夜の時間をいかに過ごすか、これは豊かな人生を送るために一番重要な検討事項だ。

オープンカーに乗る人たちはよく「足湯に入っているみたいで気持ち良いですよ」と言う。上半身は外の風にあたって心地よく、下半身は車内で温まるため足湯のようになるらしく、それがクセになるという。でも、ある日、私はそれを超えるものを見つけてしまった。

なんだか友達と喋りたい気分だし無性にラーメンが食べたいし、というその夜、仲良しのNに「ラーメン 食べにいかない?」とLINEすると即既読がつき「最高」と返ってきたので女2 人で家系ラーメンを食べに行く。ラーメンを食べたはいいが、しかし問題はここからで、ラーメン屋でそんなに長居もできないのでお互いに話したいことが全く消化できていないのだ。「そういう時はラーメンは諦めて長居できるご飯屋さんに行け!」と思われる方もいるだろうが、一度ラーメンが食べたいと思ってしまったら諦められないのが山形人の性というものなのだ。時計は21時すぎ。私たちは暗黙の了解で西蔵王に車を走らせた。

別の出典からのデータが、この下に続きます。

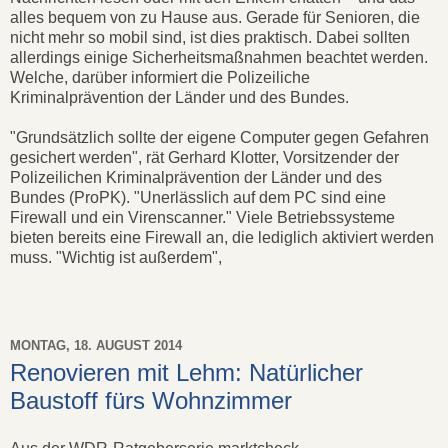
alles bequem von zu Hause aus. Gerade für Senioren, die
nicht mehr so mobil sind, ist dies praktisch. Dabei sollten
allerdings einige Sicherheitsmaßnahmen beachtet werden.
Welche, darüber informiert die Polizeiliche
Kriminalprävention der Länder und des Bundes.
"Grundsätzlich sollte der eigene Computer gegen Gefahren
gesichert werden", rät Gerhard Klotter, Vorsitzender der
Polizeilichen Kriminalprävention der Länder und des
Bundes (ProPK). "Unerlässlich auf dem PC sind eine
Firewall und ein Virenscanner." Viele Betriebssysteme
bieten bereits eine Firewall an, die lediglich aktiviert werden
muss. "Wichtig ist außerdem",
MONTAG, 18. AUGUST 2014
Renovieren mit Lehm: Natürlicher
Baustoff fürs Wohnzimmer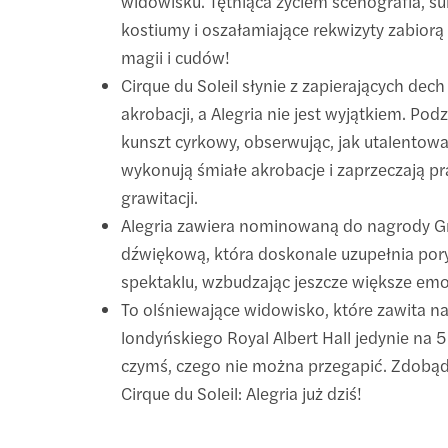
widowisku. Tętniąca życiem scenografia, su
kostiumy i oszałamiające rekwizyty zabiorą
magii i cudów!
Cirque du Soleil słynie z zapierających dech
akrobacji, a Alegria nie jest wyjątkiem. Pod
kunszt cyrkowy, obserwując, jak utalentowa
wykonują śmiałe akrobacje i zaprzeczają 
grawitacji.
Alegria zawiera nominowaną do nagrody 
dźwiękową, która doskonale uzupełnia por
spektaklu, wzbudzając jeszcze większe emo
To olśniewające widowisko, które zawita n
londyńskiego Royal Albert Hall jedynie na 5
czymś, czego nie można przegapić. Zdobądź
Cirque du Soleil: Alegria już dziś!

夜の車中は、なんでこんなに話に集中できるのだろう。一番落ち着けるカフェは車の中なのかもしれない。いつもは西蔵王公園の展望広場への道中でお互いの話を消化するのだが、この日は話が盛り上がりすぎて西蔵王よりもっと先にある蔵王温泉まで行ってみることになった。夜の蔵王温泉もなかなか良い。源泉が豊富だからか道の端にも温泉が流れ、湯けむりと硫黄の香りに包まれた温泉街を夜であっても楽しむことができる。車を駐め、少し散策すると「足湯→↑」という看板を見つけた。看板に誘導されるままに進むと、真っ暗闇の中に足湯が現れた。しかもいくつかある。「これって入っていいのかな?」とかなり不安になる。「カモシカ注意」との看板も立っている。

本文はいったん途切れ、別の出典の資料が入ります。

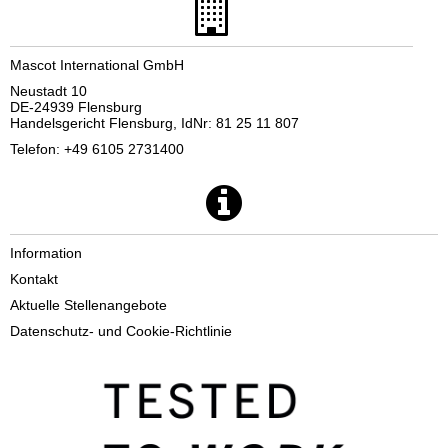
Mascot International GmbH
Neustadt 10
DE-24939 Flensburg
Handelsgericht Flensburg, IdNr: 81 25 11 807
Telefon: +49 6105 2731400
Information
Kontakt
Aktuelle Stellenangebote
Datenschutz- und Cookie-Richtlinie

入りたい。だけど夜中に足湯に入れるなんて聞いたことがない。もし入ったらどこかのお店の人 が「ダメですよ!」と鬼の形相で怒りにくるかもしれない。警察に通報される可能性もある。背後からカモシカが襲ってくる危険性まである。様々なリスクが頭の中を駆け巡る。だが、入らないわけにもいかない。目の前に足湯があるのだから。これもまた山形人の性だろうか。

気持ち良い。異常なまでに気持ち良い。蔵王温泉の泉質ゆえか、身体がすぐに温まる。夜風も気持ち良い。 真っ暗であるがゆえに、足の神経と話に集中できるのがまた良い。これはまさにオー プンカーそのものだ。乗ったこともないけれど、そう思った。

その後、深夜の足湯にハマりすぎて幾度となく友人と深夜の足湯を訪れた。ちなみに蔵王には足湯がいくつかあり、夜になると湯量が少なくなるところもあるので注意が必要だ。

ラーメンを食べ、足湯に入り、ドライブしながら帰宅する。足湯はもちろん最高だが、このコースの一番良いところは、帰りの車中でだんだん眠るモードに入ってきて家に帰ったときに風呂キャンセルしても、足湯に入ったことで、お風呂に入らないで寝るほんのりとある罪悪感を打ち消し、なおかつ次の日は疲れゼロで起きられることだ。

眠れない夜には蔵王温泉の足湯という選択肢を、ぜひ。

眠れない夜に vol.1/夜中の蔵王温泉足湯

※温泉や足湯は、ルールを確認し、ルールを守って入りましょう。